For production environments, LiteLLM offers a powerful proxy server. This standalone service acts as a centralized gateway for all LLM requests within your organization. It exposes an OpenAI-compatible API, meaning any tool or application built to work with OpenAI can immediately work with any model you configure in LiteLLM.

Why use the Proxy?

Centralized Key Management: Your applications don't need to store sensitive API keys. All keys are managed securely within the proxy's configuration.
Load Balancing & Failover: Distribute requests across multiple API keys or even different models. If one model provider has an outage, the proxy can automatically route traffic to a configured backup.
Standardized Endpoint: All your internal services point to a single, consistent API endpoint, abstracting away the underlying model providers.
Cost Control & Observability: The proxy provides detailed logging, usage tracking, and allows you to set budgets and rate limits per key or model.

How to Deploy the Proxy

Create a Configuration File:
Create a config.yaml to define your models and API keys.

model_list:
  - model_name: gpt-4-turbo
    litellm_params:
      model: gpt-4-turbo-preview
      api_key: os.environ/OPENAI_API_KEY

  - model_name: claude-3-sonnet
    litellm_params:
      model: bedrock/anthropic.claude-3-sonnet-v1:0
      aws_access_key_id: os.environ/AWS_ACCESS_KEY_ID
      aws_secret_access_key: os.environ/AWS_SECRET_ACCESS_KEY
      aws_region_name: us-east-1

  - model_name: gemini-pro-router
    litellm_params:
      model: gemini/gemini-pro
      api_key: os.environ/GOOGLE_API_KEY

litellm_settings:
  # Sets the proxy to be non-blocking
  # For production, you would run this with a process manager like gunicorn
  background_tasks: True

Run the Proxy:
Start the proxy using the LiteLLM CLI.
```
litellm --config /path/to/your/config.yaml
```

Make a Request:
You can now make a standard OpenAI-compatible request to your local proxy endpoint.

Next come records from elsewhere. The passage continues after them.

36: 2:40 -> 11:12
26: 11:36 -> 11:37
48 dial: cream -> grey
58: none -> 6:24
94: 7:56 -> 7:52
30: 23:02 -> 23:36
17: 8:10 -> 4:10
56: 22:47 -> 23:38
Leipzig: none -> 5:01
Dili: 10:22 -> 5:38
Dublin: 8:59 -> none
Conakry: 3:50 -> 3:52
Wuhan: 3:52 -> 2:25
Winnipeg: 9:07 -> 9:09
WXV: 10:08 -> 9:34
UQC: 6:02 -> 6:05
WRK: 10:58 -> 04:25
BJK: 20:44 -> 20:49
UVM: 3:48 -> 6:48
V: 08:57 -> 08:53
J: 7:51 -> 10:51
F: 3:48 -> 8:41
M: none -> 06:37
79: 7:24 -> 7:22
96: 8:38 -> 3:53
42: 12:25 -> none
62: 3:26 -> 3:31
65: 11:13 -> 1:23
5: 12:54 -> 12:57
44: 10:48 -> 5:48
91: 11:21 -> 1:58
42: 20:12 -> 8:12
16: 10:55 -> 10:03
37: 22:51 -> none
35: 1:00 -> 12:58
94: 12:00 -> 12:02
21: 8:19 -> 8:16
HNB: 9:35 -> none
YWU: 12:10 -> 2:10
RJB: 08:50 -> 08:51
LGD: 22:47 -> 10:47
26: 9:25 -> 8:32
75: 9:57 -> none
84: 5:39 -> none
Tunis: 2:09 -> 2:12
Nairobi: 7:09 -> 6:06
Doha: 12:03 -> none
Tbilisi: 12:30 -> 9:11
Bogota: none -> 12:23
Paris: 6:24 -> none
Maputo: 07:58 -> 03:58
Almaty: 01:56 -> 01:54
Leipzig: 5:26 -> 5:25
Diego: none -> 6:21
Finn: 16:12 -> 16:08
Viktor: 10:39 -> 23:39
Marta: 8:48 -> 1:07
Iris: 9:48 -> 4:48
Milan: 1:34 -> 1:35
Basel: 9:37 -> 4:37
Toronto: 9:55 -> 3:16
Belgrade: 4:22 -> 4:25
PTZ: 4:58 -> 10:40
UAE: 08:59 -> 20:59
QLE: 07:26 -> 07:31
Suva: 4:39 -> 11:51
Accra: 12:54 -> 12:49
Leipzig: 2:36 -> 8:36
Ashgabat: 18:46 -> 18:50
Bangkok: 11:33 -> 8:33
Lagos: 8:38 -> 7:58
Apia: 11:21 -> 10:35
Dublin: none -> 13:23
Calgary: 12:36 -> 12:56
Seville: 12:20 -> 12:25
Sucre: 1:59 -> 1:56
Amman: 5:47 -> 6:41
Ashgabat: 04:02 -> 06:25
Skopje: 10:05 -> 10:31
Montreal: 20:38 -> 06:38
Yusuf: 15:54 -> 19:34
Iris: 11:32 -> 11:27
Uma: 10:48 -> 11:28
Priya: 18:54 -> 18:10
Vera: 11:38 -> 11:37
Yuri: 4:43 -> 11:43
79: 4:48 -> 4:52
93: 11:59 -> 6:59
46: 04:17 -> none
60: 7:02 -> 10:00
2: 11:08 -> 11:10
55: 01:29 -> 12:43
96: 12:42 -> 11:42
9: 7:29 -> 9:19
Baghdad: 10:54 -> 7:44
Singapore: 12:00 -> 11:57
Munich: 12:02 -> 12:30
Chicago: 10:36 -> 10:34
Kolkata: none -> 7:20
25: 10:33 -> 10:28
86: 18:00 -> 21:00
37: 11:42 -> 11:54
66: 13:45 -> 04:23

curl -X POST http://0.0.0.0:4000/chat/completions \
-H "Content-Type: application/json" \
-d '{
  "model": "claude-3-sonnet",
  "messages": [
    {
      "role": "user",
      "content": "What is the capital of France?"
    }
  ]
}'

From here, you can easily containerize the proxy using Docker and deploy it to any environment, such as Kubernetes, providing a robust, scalable, and manageable gateway for your entire organization's GenAI needs.

Conclusion

LiteLLM is more than just a convenience library; it's a strategic tool for any team building with generative AI. By providing a unified abstraction layer, it decouples your application from specific model providers, giving you the freedom to choose the best tool for the job without rewriting your code.

Whether you're a developer looking to simplify your workflow or a DevOps engineer building a resilient, multi-provider AI infrastructure, LiteLLM provides the features you need to succeed. It transforms the complex, fragmented LLM landscape into a simple, manageable, and unified resource.